PROBLEM TO SOLVE
Extract every line between the one with "You are a GUI" and the end of the entries, both included, word for word and free of pictures.

Records from a data collection
=== Section Start ===

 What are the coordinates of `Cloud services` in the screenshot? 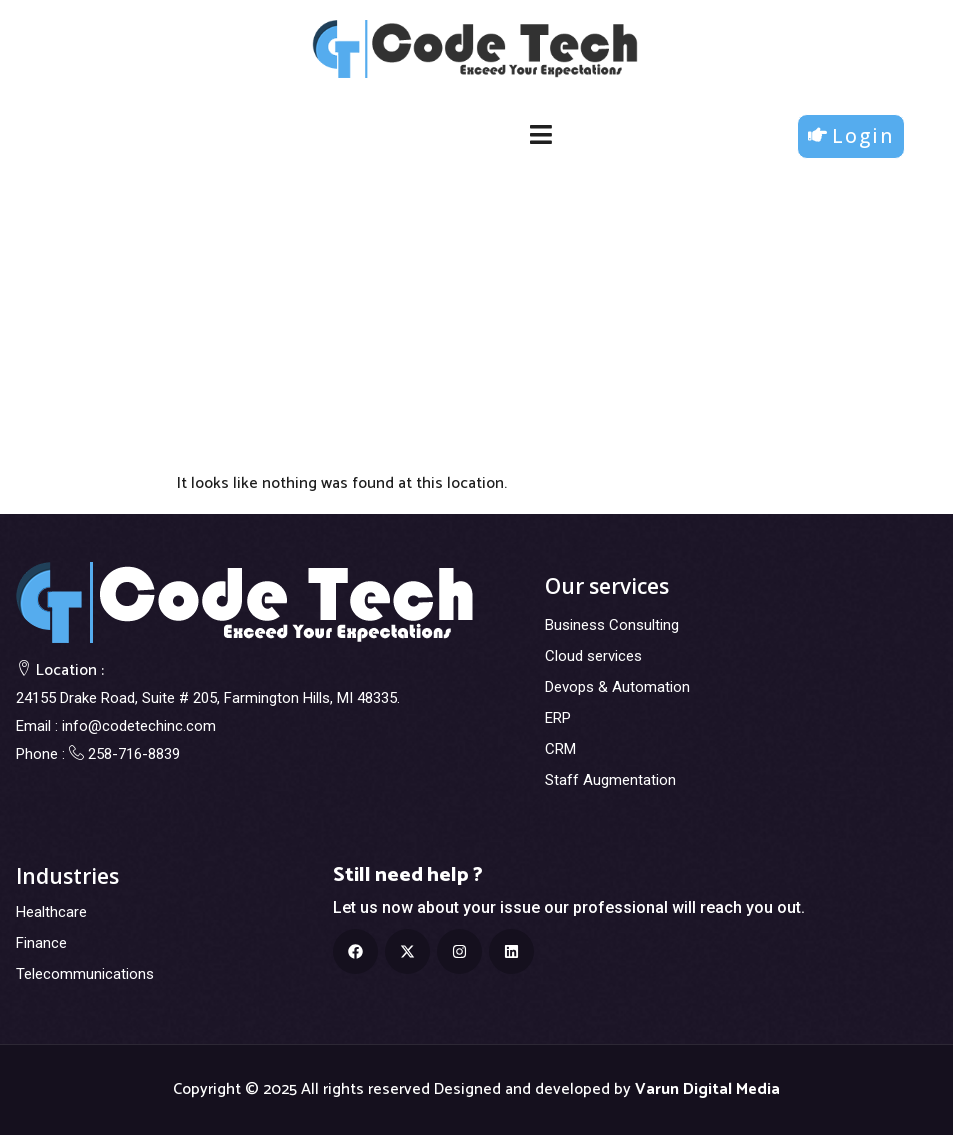 It's located at (593, 656).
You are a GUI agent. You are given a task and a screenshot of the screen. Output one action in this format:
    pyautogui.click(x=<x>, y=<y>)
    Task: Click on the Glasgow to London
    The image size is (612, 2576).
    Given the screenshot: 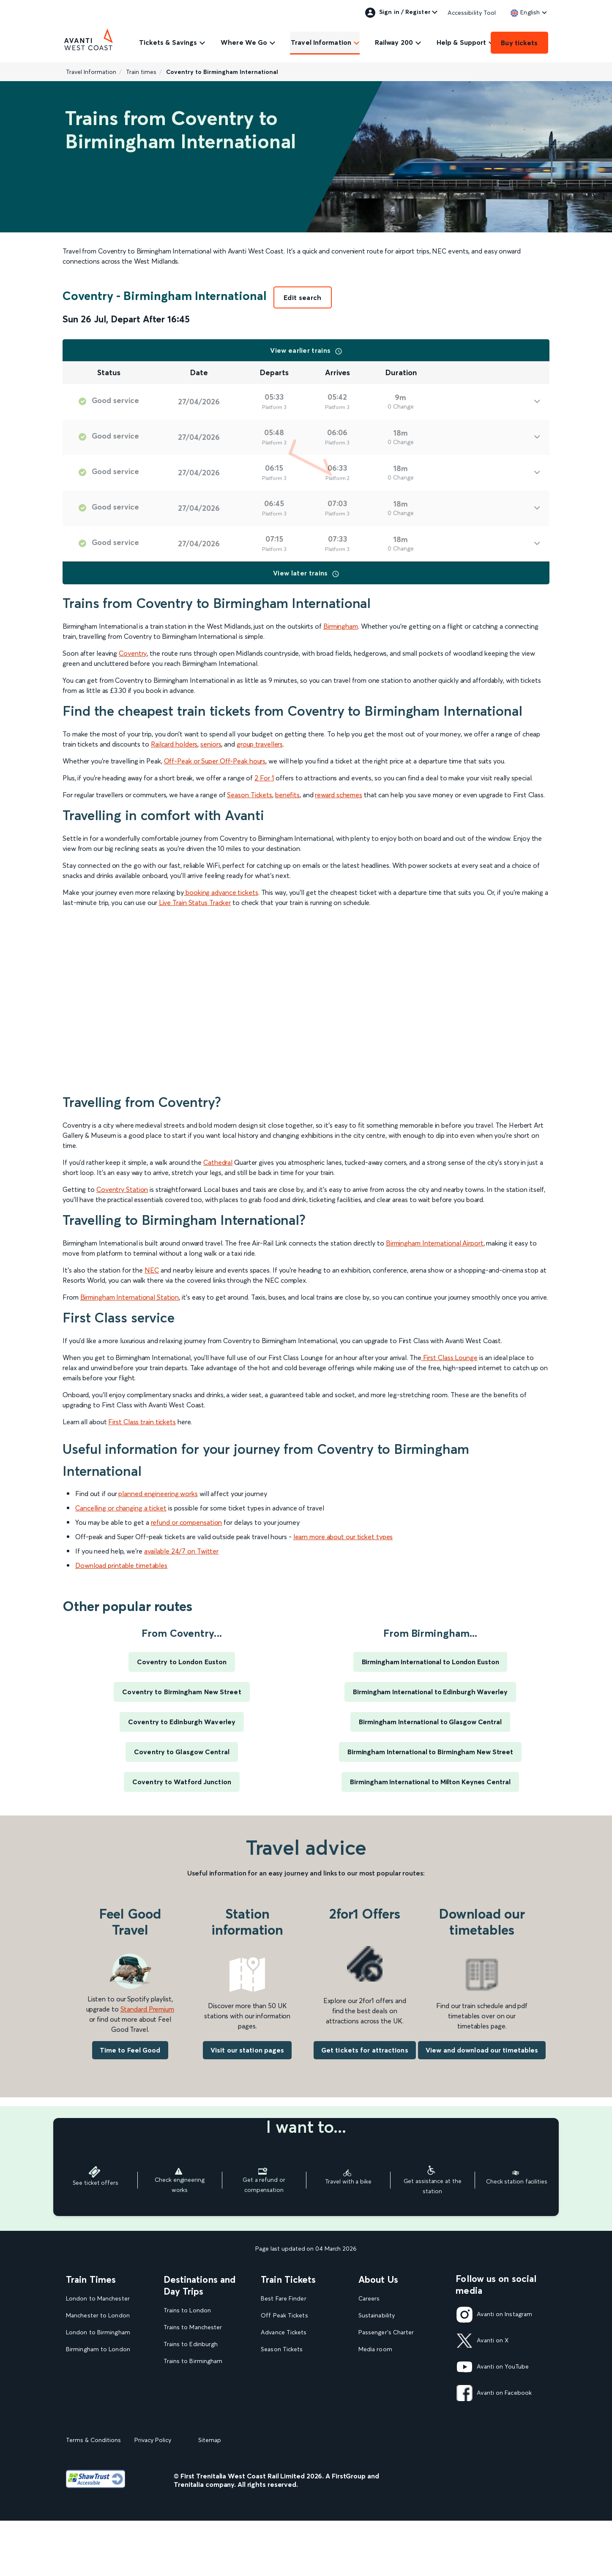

=== Section End ===

OUTPUT OF THE EXERCISE
You are a GUI agent. You are given a task and a screenshot of the screen. Output one action in this format:
    pyautogui.click(x=<x>, y=<y>)
    Task: Click on the Glasgow to London
    The image size is (612, 2576).
    Given the screenshot: 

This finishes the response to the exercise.